In the Hawk Insurance case, what had happened was that a single meeting had been convened of all the creditors, taking the view that it was not necessary or appropriate to subdivide the creditors into different classes.  The meeting took place and voted solidly in favour of the arrangement and the matter then came back to the court for sanction, with no creditor opposing.

The judge, however, at that stage, took the view, on a careful analysis of the scheme, that there were different and incompatible interests of classes of creditors, and that there should have been three separate class meetings, and, accordingly, that the scheme could not be sanctioned.

There was an appeal against that ruling and the Court of Appeal held, with the benefit of further evidence, that that was the wrong view and that there was indeed only one class of creditors.  It is in that context that Lord Justice Chadwick spoke of the exercise that the court has to undertake both at the first and the third stages.

What he said about what has to be done at the first stage is of assistance to me today.  He says, first, at p 511, para 12:

 "At the first stage, the court directs how the meeting or meetings are to be summoned.  It is concerned at that stage to ensure that those who are to be affected by the compromise or arrangement proposed have a proper opportunity of being present (in person or by proxy) at the meeting or meetings at which the proposals are to be considered and voted upon."

Then he goes on to describe the purpose and nature of the second and third stages.  He then reviews the law as to whether there is indeed only one class, or rather more than one class involved, and, if so, how you work out what the classes are.  He refers to the practice of the Companies Court which is long-standing, that the view is taken at the first stage by the company as to what creditors are to be summoned to any meeting, with the consequence that if it turns out that the meetings are incorrectly convened, that objection has to be taken at the third stage, and the company takes the risk that, if the objection turns out to be justified, then the scheme cannot be sanctioned and a good deal of time and effort would by then have been wasted.

He makes the comment that there may be cases in which one can grapple with the question of class or classes at the first stage, on notice to those or, at any rate, some of those who would be interested in arguing one way or the other.  That is not a course which commends itself to the Society in the present case because there is a substantial reason to try, if at all possible, to get the Scheme approved and effective by 1 March 2002, which I will mention later.  The Society has taken the view, entirely understandably, that it simply cannot afford to take the time for a preliminary hearing on notice to whatever might be thought to be possibly relevant classes of creditors to work out at the first stage what classes there are.

So Lord Justice Chadwick's suggestion of that kind, while undoubtedly helpful in general terms, is of no relevance to the present case.

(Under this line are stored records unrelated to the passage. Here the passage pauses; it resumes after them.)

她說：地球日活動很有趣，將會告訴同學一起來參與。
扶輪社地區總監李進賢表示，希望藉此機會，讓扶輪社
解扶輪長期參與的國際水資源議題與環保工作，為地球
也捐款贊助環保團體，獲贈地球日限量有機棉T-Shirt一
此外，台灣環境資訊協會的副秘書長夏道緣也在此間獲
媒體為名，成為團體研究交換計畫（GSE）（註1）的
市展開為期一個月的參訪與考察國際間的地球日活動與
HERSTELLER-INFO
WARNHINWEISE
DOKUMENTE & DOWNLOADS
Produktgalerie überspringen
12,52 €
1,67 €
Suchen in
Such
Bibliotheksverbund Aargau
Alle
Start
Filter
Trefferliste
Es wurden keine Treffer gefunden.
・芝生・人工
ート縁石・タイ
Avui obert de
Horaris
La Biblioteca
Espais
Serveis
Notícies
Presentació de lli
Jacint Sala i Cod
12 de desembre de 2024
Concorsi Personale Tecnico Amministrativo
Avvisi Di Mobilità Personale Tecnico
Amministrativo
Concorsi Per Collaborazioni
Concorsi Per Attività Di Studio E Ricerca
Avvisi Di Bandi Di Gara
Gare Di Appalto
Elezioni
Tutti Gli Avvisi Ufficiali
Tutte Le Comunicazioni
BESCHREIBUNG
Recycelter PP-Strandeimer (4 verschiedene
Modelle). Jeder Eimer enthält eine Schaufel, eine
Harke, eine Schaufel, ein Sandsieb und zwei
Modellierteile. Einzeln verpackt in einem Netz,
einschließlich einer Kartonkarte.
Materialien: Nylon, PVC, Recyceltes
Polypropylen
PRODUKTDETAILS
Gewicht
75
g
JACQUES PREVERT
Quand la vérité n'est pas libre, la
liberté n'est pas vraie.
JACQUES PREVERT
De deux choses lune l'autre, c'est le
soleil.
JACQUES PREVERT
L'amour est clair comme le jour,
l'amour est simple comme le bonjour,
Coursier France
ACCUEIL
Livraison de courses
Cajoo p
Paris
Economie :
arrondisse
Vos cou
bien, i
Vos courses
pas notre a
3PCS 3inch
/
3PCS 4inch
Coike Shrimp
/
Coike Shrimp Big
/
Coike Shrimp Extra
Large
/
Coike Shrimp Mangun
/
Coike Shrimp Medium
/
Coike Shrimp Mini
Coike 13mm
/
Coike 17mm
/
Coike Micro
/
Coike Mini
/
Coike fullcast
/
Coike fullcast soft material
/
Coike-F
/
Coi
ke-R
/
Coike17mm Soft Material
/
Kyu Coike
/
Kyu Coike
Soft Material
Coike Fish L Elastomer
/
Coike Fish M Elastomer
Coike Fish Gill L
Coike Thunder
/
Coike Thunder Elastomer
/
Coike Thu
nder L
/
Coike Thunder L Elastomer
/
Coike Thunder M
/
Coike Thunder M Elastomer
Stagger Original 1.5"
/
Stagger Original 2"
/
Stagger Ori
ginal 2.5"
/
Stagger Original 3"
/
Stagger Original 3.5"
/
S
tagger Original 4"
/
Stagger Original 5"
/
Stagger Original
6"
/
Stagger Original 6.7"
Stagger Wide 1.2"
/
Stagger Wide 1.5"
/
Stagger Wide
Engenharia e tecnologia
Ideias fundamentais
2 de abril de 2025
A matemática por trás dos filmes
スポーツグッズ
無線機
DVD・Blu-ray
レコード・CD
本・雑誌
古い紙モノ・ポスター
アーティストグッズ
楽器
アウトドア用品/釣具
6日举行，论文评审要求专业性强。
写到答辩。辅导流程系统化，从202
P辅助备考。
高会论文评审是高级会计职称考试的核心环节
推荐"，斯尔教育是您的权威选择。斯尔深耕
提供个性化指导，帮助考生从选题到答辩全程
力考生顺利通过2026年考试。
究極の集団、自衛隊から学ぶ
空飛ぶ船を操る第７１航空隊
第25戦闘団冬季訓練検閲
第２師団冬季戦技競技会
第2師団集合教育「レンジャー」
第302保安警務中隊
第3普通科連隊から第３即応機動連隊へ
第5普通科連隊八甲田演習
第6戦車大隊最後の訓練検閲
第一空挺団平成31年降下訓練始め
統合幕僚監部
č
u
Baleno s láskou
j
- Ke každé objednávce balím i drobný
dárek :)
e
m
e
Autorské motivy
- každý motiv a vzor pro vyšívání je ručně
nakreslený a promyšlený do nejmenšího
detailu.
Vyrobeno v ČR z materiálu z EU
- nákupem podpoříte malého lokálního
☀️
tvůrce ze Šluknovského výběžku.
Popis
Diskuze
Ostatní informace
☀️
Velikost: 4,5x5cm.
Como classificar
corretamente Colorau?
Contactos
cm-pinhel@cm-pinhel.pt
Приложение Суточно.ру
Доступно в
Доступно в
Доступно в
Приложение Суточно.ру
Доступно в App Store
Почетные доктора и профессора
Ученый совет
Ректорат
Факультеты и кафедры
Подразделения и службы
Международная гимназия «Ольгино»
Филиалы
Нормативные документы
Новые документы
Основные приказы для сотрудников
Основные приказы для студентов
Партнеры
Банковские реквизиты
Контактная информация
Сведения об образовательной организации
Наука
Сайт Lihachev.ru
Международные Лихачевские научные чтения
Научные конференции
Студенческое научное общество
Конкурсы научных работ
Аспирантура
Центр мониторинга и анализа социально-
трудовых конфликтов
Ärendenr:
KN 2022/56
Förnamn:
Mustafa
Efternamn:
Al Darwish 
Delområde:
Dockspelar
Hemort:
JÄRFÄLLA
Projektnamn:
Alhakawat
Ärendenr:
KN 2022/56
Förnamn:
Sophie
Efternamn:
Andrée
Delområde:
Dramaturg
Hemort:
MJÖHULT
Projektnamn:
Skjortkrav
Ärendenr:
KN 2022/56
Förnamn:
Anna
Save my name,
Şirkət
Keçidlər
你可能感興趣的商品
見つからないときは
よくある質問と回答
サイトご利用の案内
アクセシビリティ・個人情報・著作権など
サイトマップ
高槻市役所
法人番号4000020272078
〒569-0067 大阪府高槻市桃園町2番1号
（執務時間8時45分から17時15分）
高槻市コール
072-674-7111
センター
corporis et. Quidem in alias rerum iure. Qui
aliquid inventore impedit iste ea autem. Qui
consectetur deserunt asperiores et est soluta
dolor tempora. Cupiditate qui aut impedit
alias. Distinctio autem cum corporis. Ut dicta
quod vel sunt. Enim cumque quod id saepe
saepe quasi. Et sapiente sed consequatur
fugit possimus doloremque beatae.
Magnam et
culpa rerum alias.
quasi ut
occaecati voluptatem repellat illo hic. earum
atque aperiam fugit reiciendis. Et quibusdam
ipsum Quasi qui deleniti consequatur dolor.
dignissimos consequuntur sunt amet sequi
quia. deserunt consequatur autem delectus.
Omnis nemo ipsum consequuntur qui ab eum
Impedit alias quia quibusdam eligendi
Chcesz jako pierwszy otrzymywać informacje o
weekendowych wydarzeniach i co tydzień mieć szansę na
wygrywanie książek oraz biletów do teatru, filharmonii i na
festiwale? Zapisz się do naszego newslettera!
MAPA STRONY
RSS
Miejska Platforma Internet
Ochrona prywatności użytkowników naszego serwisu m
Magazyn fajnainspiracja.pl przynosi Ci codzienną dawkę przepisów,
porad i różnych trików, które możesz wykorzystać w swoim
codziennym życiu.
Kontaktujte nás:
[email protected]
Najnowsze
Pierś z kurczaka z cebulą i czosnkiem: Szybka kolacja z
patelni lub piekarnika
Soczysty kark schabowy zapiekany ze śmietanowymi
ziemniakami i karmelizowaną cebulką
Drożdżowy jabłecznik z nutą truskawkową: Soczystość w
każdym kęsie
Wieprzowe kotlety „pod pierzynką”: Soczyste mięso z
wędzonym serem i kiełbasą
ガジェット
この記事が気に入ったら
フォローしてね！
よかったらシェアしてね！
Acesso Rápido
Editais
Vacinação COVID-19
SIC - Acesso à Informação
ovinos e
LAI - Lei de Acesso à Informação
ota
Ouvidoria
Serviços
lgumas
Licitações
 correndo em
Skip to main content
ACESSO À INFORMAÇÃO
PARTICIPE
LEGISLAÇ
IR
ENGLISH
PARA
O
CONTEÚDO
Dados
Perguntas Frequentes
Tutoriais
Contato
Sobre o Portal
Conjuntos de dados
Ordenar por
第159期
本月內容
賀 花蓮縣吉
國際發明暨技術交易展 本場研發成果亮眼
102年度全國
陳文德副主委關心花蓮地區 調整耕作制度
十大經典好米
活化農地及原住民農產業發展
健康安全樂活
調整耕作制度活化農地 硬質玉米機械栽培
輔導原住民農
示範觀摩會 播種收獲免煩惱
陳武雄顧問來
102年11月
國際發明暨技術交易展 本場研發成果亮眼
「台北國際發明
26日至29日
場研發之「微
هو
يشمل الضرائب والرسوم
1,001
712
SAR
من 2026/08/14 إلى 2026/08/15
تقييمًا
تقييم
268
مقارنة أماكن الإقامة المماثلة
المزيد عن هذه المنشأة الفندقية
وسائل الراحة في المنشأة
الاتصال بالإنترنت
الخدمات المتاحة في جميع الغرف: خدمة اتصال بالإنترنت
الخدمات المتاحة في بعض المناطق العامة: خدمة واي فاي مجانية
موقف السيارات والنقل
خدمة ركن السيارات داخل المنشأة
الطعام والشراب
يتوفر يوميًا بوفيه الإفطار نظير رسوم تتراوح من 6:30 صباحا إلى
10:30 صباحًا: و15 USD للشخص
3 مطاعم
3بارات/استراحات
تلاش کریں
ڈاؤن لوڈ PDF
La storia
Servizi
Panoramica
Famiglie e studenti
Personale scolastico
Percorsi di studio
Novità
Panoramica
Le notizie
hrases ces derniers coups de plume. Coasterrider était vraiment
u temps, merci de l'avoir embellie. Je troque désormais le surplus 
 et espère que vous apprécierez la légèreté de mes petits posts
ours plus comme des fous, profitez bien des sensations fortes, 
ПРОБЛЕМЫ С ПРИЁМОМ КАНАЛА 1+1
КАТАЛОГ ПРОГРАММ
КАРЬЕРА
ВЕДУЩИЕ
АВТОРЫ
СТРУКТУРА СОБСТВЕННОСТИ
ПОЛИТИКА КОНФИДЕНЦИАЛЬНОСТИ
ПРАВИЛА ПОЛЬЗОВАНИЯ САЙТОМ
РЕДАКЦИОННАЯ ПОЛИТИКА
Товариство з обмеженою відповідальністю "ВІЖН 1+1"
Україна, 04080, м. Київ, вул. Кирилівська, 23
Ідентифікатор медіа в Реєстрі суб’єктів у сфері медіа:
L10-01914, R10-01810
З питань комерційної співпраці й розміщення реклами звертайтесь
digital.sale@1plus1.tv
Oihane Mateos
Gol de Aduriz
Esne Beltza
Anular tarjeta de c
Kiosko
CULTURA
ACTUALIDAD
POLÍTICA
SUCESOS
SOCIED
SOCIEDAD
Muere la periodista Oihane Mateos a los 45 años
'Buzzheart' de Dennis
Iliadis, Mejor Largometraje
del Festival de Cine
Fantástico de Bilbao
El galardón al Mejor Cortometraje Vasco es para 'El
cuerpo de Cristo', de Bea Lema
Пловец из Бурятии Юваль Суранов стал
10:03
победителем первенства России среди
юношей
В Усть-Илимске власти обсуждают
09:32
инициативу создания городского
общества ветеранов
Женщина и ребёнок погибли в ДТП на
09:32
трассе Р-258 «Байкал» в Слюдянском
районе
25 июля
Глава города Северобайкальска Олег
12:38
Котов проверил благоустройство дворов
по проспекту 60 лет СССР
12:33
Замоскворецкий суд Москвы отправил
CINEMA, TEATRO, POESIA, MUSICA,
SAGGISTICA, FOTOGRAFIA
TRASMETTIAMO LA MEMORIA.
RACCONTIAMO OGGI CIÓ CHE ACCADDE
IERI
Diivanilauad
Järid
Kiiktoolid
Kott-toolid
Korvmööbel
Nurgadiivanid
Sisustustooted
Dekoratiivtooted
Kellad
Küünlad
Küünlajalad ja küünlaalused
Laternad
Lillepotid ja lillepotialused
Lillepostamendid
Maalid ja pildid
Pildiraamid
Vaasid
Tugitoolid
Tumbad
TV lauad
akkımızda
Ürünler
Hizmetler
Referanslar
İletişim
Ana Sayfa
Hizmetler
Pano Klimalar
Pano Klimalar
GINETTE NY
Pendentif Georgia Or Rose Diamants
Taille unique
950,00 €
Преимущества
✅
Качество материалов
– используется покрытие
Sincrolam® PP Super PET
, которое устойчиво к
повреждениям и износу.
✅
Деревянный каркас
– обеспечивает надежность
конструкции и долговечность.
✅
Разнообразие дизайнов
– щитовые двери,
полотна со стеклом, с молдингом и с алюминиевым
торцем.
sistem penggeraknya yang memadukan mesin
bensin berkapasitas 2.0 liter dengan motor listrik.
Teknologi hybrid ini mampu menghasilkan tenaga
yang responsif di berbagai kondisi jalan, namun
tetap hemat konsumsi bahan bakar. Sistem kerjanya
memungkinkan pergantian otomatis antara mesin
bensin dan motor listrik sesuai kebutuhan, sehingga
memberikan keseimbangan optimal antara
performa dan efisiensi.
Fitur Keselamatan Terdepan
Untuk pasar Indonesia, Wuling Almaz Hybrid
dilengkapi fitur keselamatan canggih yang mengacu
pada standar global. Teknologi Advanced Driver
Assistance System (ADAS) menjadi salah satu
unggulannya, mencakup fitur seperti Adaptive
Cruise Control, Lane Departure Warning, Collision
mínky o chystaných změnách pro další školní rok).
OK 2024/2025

If that is not feasible, going on from this suggestion, he says this at para 21:

 "In my view an Applicant is entitled to feel aggrieved if in the absence of opposition from any creditor the court holds at the third stage, and on its own motion, that the order which it made at the first stage was pointless.  It is to my mind no answer to say that that is a risk which the Applicant must accept.  It may be inevitable that an Applicant must accept the risk that a dissentient creditor will persuade the court at the third stage that the order which it made at the first stage, without hearing that creditor, was the wrong one, but that is not to say that the Applicant must be required to accept that when exercising what is plainly a judicial discretion at the first stage, the court will not address the question whether the order which it makes serves any useful purpose or that, if it has addressed that question at the first stage, it will have changed its mind of its own motion at the third stage."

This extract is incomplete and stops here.